Formel 1 2013 Live: Dietrich Mateschitz - Die Formel 1 ist doch kein Reifenmanagement-Wettbewerb
(Speed-Magazin / Formel-1 2013) Sebastian Vettel bezeichnete den neuen harten Reifen von Pirelli nach dem fünften Saison Grand-Prix der Formel-1 in Barcelona als Griff ins Klo, ähnlich sieht es auch sein Chef und Red Bull Besitzer Dietrich Mateschitz. Der Österreicher verlangt dringend Änderungen der Gummis aus Italien.„Die Formel 1 ist doch kein Reifenmanagement-Wettbewerb“, ärgerte sich Mateschitz im Gespräch mit der Bild über die Pirelli-Pneus. Weltmeister Sebastian Vettel, der am Ende einen enormen Rückstand auf den Barcelona-Sieger Fernando Alonso hatte, ärgerte sich direkt nach dem Rennen. „Der neue harte Reifen war ein Griff ins Klo. Wir sind froh, dass wir zumindest den 4. Platz mitgenommen haben. Dafür gibt es ja auch ein paar Punkte“, so der Heppenheimer.
© Pirelli
Laut Mateschitz wird das auch höchste Zeit. „Der Reifen ist ein Mittel zum Zweck. Er muss Potenziale und Performance von Auto und Fahrer auf die Straße übertragen. Wenn man künstlich langsam fahren muss, um schneller am Ziel zu sein, widerspricht das allem, wofür Rennsport steht“, so der 68-jährige.

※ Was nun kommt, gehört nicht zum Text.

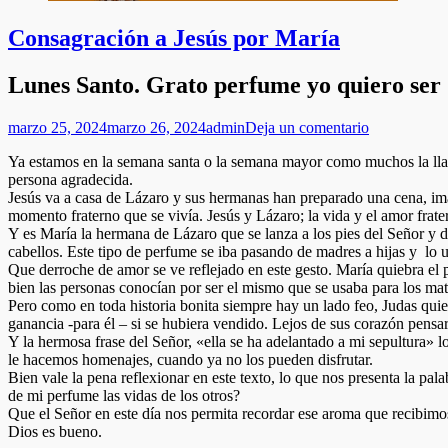
Consagración a Jesús por María
Lunes Santo. Grato perfume yo quiero ser 
Publicado
Autor
marzo 25, 2024
marzo 26, 2024
admin
Deja un comentario
el
Ya estamos en la semana santa o la semana mayor como muchos la llam
persona agradecida.
Jesús va a casa de Lázaro y sus hermanas han preparado una cena, i
momento fraterno que se vivía. Jesús y Lázaro; la vida y el amor frate
Y es María la hermana de Lázaro que se lanza a los pies del Señor y 
cabellos. Este tipo de perfume se iba pasando de madres a hijas y lo u
Que derroche de amor se ve reflejado en este gesto. María quiebra el
bien las personas conocían por ser el mismo que se usaba para los ma
Pero como en toda historia bonita siempre hay un lado feo, Judas quie
ganancia -para él – si se hubiera vendido. Lejos de sus corazón pensar
Y la hermosa frase del Señor, «ella se ha adelantado a mi sepultura»
le hacemos homenajes, cuando ya no los pueden disfrutar.
Bien vale la pena reflexionar en este texto, lo que nos presenta la p
de mi perfume las vidas de los otros?
Que el Señor en este día nos permita recordar ese aroma que recibimo
Dios es bueno.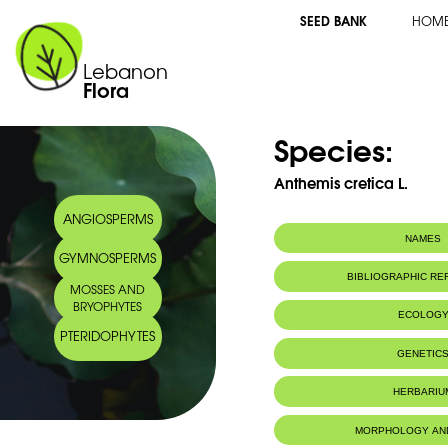
SEED BANK
HOM
Lebanon
Flora
Species:
Anthemis cretica L.
ANGIOSPERMS
NAMES
GYMNOSPERMS
Common name:
Anthemis de Cr
BIBLIOGRAPHIC R
MOSSES AND
Arabic name:
بهار كريت
BRYOPHYTES
ECOLOG
PTERIDOPHYTES
Habitat :
Eoulis rocheu
GENETIC
HERBARIU
MORPHOLOGY AN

Fakt ist, dass nicht nur Red Bull und Sebastian Vettel Probleme mit den Reifen hatten. Auch Pole-Sitter Nico Rosberg schlidderte von Startplatz Eins auf den sechsten Rang. „Es machte einfach keinen Sinn, vorne zu bleiben und mir dabei meine Reifen zu zerstören“, sagte Nico Rosberg nach dem Rennen. Demnach bleibt die Hoffnung, dass in Silverstone die Reifen haltbarer werden.